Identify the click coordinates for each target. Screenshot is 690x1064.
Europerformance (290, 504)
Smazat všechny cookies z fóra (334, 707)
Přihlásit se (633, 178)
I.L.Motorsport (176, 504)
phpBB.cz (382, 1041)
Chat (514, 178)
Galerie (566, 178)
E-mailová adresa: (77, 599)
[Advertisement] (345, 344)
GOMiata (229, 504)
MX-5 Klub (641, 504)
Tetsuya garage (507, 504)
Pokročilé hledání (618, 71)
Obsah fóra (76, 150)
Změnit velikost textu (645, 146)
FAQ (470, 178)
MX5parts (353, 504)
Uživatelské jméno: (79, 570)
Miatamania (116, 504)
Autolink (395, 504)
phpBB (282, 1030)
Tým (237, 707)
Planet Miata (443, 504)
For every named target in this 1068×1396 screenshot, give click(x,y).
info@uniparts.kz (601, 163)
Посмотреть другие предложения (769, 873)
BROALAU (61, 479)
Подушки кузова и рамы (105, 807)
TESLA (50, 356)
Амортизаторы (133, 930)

....................

* [Exercise goal]
Your answer must consist solely of the lines above between the line holding "Pokročilé hledání (618, 71)" and the line holding "Planet Miata (443, 504)", inclusive, copied exactly.

* [Exercise solution]
Pokročilé hledání (618, 71)
Obsah fóra (76, 150)
Změnit velikost textu (645, 146)
FAQ (470, 178)
MX5parts (353, 504)
Uživatelské jméno: (79, 570)
Miatamania (116, 504)
Autolink (395, 504)
phpBB (282, 1030)
Tým (237, 707)
Planet Miata (443, 504)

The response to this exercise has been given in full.